Examples

Parallel map

using Distributed

addprocs(5)
@everywhere using Distributed, Schedulers
@everywhere function foo(tsk)
    @info "sleeping for task $tsk on worker $(myid()) for 60 seconds"
    sleep(60)
end

epmap(foo, 1:20)
rmprocs(workers())

The parallel map reduce method epmapreduce! creates memory on each worker process for storing a local reduction. Upon exhaustion of the tasks, the local reductions are reduced into a final reduction. The memory allocated for each worker is dictated by the first argument to epmapreduce! which is also the memory that holds the final reduced result.

using Distributed

addprocs(5)
@everywhere using Distributed, Schedulers
@everywhere function foo(y, tsk)
    y .+= tsk
    @info "sleeping for task $tsk on worker $(myid()) for 60 seconds"
    sleep(60)
end
x,tsks = epmapreduce!(zeros(Float64,5), foo, 1:10) # x=[10,10,10,10,10]

Note that y contains a partial reduction for the tasks assigned to its Julia process. x is the result, and tsks is a list of any tasks that were aborted. In general, we should expect this to be an empty list.

Parallel map reduce with structured data

By default the reduction assumes that the object being reduced is a Julia array. However, this can be customized to use an arbitrary object by specifying the epmap_zeros and epmap_reducer! key-work arguments.

using Distributed

addprocs(5)
@everywhere using Distributed, Schedulers
@everywhere function foo(y, tsk)
    a = y.a
    b = y.b
    a .+= tsk
    b .+= 2*tsk
    nothing
end

@everywhere my_zeros() = (a=zeros(Float64,5), b=zeros(Float64,5))
@everywhere function my_reducer!(x,y)
    x.a .+= y.a
    x.b .+= y.b
    nothing
end
options = SchedulerOptions(zeros = my_zeros, reducer! = my_reducer!)
x,tsks = epmapreduce!(my_zeros(), options, foo, 1:10)

Parameterization

Both epmap and epmapreduce! can be controlled by a parameter-set defined in options::SchedulerOptions, and that can be passed as the first argument to epmap or the second argument to epmapreduce. The parameters that can be set are described in the epmap and epmapreduce! documentation.
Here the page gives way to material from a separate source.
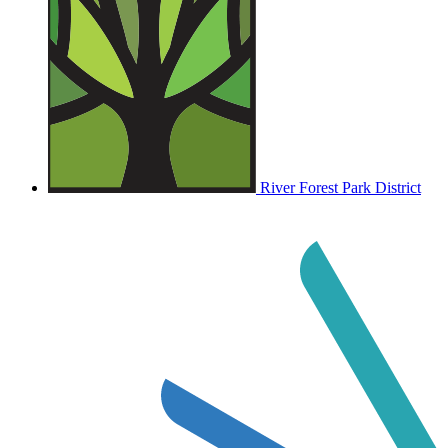
River Forest Park District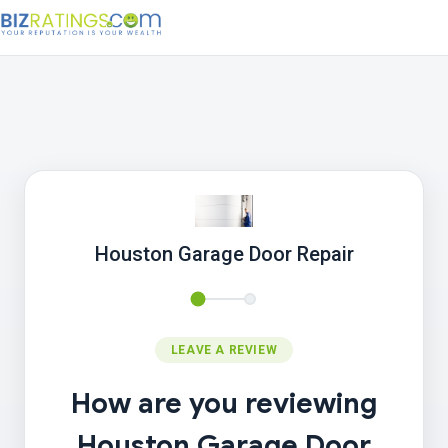
Houston Garage Door Repair
LEAVE A REVIEW
How are you reviewing
Houston Garage Door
Parallel map with elasticity

As an example of parameterizing epmap, we consider allow the compute cluster to grow and shrink during the map. options::SchedulerOptions include options.minworkers and options.maxworkers to control elasticity.

using Distributed

addprocs(10)
@everywhere using Distributed, Schedulers
@everywhere function foo(tsk)
    @info "sleeping for task $tsk on worker $(myid()) for 60 seconds"
    sleep(60)
end

epmap(SchedulerOptions(;minworkers=5, maxworkers=15), foo, 1:20)
rmprocs(workers())

In addition options.quantum and options.addprocs can be used to control how workers are added. Distributed.rmprocs is used to shrink the number of workers. Further, note that the epmap_nworkers method allows you to specify a method that returns the current number of allocated workers. This is useful for cloud computing where there is latency associated with provisioning. See for example the nworkers_provisioned method in AzManagers.jl. As an example of elasticity, the number of workers will shrink when the number of remaining tasks is less than the number of Julia workers, or when a worker is deemed not usable due to fault handling. Note that as epmap elastically adds workers, methods and packages that are defined in Main will automatically be loaded on the added workers.